Diving the Blue Hole, Dahab, Egypt

8. マコチャ渓谷(チェコ共和国)

 モラビア・カルスト洞窟系にある陥没穴で、「マコチャ・アビス」とも呼ばれる。その深さは138.5メートルと、中央ヨーロッパ随一。

 神秘的な魔法にかけられたかのような美しさがある有名な観光地だが、自殺の名所でもある。

 なおマコチャの語源は「継母」だ。民間伝承によると、子連れの農夫と結婚したとある女が、血をわけた実の子供可愛さに相手の連れ子を穴に落として殺害。これを悔いた女は、自らも身を投げて自殺したのだという。

Macocha Gorge ||Czech Republic||

7. チェネットとチェヘンネム(トルコ)

 トルコ南部タウルス山脈にある2つの巨大な陥没穴。「チェネット」と「チェヘンネム」とは、トルコ語で「天国」と「地獄」のことだ。
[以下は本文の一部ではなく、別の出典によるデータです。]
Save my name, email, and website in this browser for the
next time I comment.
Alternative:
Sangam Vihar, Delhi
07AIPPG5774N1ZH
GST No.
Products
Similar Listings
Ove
 深さ60~70メートルのチェネットが天国なのは、おそらく信仰が関係している。この穴は階段で洞窟まで降りることができるのだが、その入り口に5世紀に建てられた聖母マリアの教会がある。

 道はさらに続いており、最後はやはり教会にたどり着く。これは元々ヘレニズム時代のゼウスの神殿だったものだ。

 一方、チェヘンネムが地獄なのは、大きさ60メートル、深さ120メートルの恐ろしげな姿ゆえかもしれない。
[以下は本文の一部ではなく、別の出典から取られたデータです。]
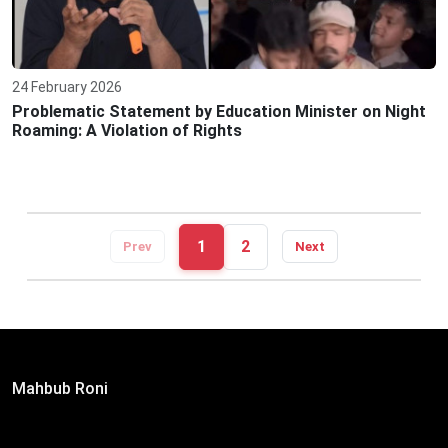
24 February 2026
Problematic Statement by Education Minister on Night
Roaming: A Violation of Rights
1
2
Prev
Next
Editor:
Mahbub Roni
The Daily Campus, 2nd Floor, Hasan Holdings, 52/1 New
Eskaton Road, Dhaka 1000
Cennet ve Cehennem Obrukları - Mersin (GoPro 1080p)

6. デビルズ・シンクホール(アメリカ)

 米テキサス州有数の洞窟で、直径20~30メートルある巨大な縦穴が、42メートル下にある100メートル以上の空間にまでおりている。
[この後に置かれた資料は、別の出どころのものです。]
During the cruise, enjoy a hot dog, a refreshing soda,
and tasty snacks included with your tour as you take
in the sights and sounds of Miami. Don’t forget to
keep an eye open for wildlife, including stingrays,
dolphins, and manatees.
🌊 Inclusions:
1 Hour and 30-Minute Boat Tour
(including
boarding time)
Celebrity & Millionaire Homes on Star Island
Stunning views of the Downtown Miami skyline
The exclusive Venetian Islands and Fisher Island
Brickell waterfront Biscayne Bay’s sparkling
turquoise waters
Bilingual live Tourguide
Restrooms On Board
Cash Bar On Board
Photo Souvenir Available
 テキサス州最大の洞窟で、1968年には国定自然区域にも指定された。

 デビルズ・シンクホールはエドワーズ高原の地下にはりめぐらされた巨大な洞窟ネットワークの一部で、その表面が崩れたことで形成された。

 内部にはおびただしい数のコウモリが生息しており、夏になれば100万~400万匹のメキシコオヒキコウモリが集まる。

Devil's Hole Adventure! | JONATHAN BIRD'S BLUE WORLD

5. エル・サカトン(メキシコ)

 深さ339メートルのエル・サカトンは、水で満たされた陥没穴としては世界で一番深い。

 深さ392メートル(正確には不明)のポッツォ・デル・メーロもあるが、これが陥没穴なのか垂直にできた洞窟なのかよくわかっていない。

 エル・サカトンの周囲には、陥没穴・温泉・洞窟・トラバーチン(温泉や地下水で生じる石灰質の沈澱岩)など、さまざまな面白いものが見つかっている。

 深さゆえにダイビングスポットとして人気で、潜水の世界記録もここで生まれた。

Cenote El Zacaton y La poza Verde en Aldama Tamaulipas

4. ケイブ・オブ・スワローズ(メキシコ)

 ケイブ・オブ・スワローズは、この地域の生物多様性の中枢のようなところだ。人間の手が入っていないために、サン・ルイス・ポトス保護自然区の重要な一部でもある。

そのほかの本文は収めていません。